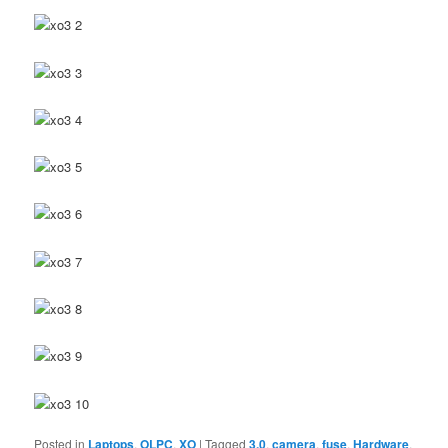
Posted in
Laptops
,
OLPC
,
XO
|
Tagged
3.0
,
camera
,
fuse
,
Hardware
,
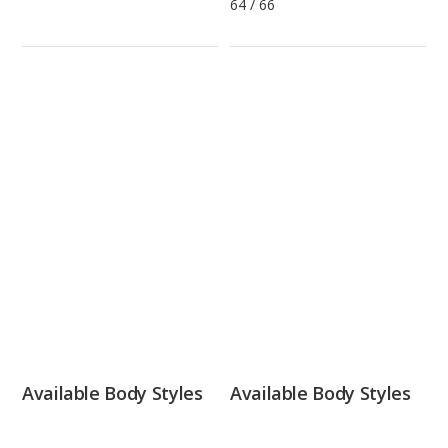
64
/
66
Available Body Styles
Available Body Styles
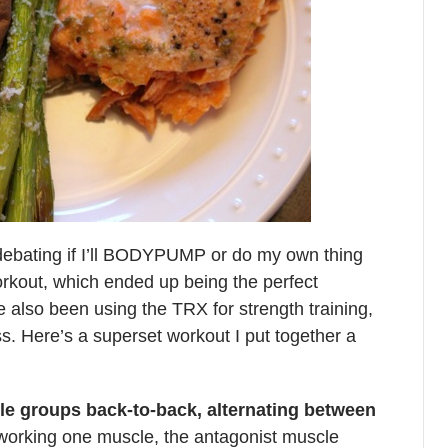
debating if I’ll BODYPUMP or do my own thing
rkout, which ended up being the perfect
ve also been using the TRX for strength training,
ass. Here’s a superset workout I put together a
le groups back-to-back, alternating between
 working one muscle, the antagonist muscle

(WORK INSTRUCTIONS)
Each line of the data should be printed again exactly. Please leave pictures out.

(ANSWER TO THIS PROBLEM)
Posted in
Laptops
,
OLPC
,
XO
|
Tagged
3.0
,
camera
,
fuse
,
Hardware
,
64
/
66
Available Body Styles
Available Body Styles
debating if I’ll BODYPUMP or do my own thing
rkout, which ended up being the perfect
ve also been using the TRX for strength training,
ass. Here’s a superset workout I put together a
le groups back-to-back, alternating between
 working one muscle, the antagonist muscle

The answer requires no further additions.